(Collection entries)
○ ○ ○ ○

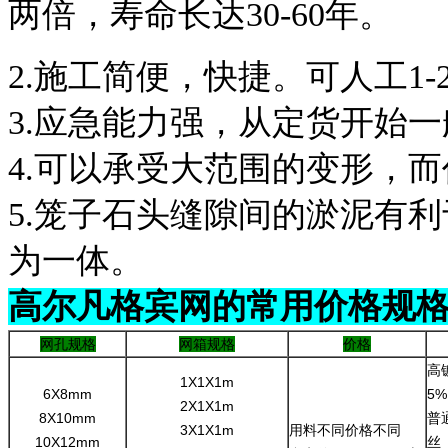
两倍，寿命长达30-60年。
2.施工简便，快捷。可人工1
3.应急能力强，从定货开始一
4.可以承受大范围的变形，
5.笼子石头缝隙间的淤泥有
为一体。
高尔凡格宾网的常用价格规
网孔规格
网箱规格
价格
高
1X1X1m
6X8mm
5
2X1X1m
8X10mm
普
3X1X1m
用料不同价格不同
10X12mm
丝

○ ○ ○ ○

Excluding the images, return each record above precisely as written.

## [Exercise response]
两倍，寿命长达30-60年。
2.施工简便，快捷。可人工1
3.应急能力强，从定货开始一
4.可以承受大范围的变形，
5.笼子石头缝隙间的淤泥有
为一体。
高尔凡格宾网的常用价格规
网孔规格
网箱规格
价格
高
1X1X1m
6X8mm
5
2X1X1m
8X10mm
普
3X1X1m
用料不同价格不同
10X12mm
丝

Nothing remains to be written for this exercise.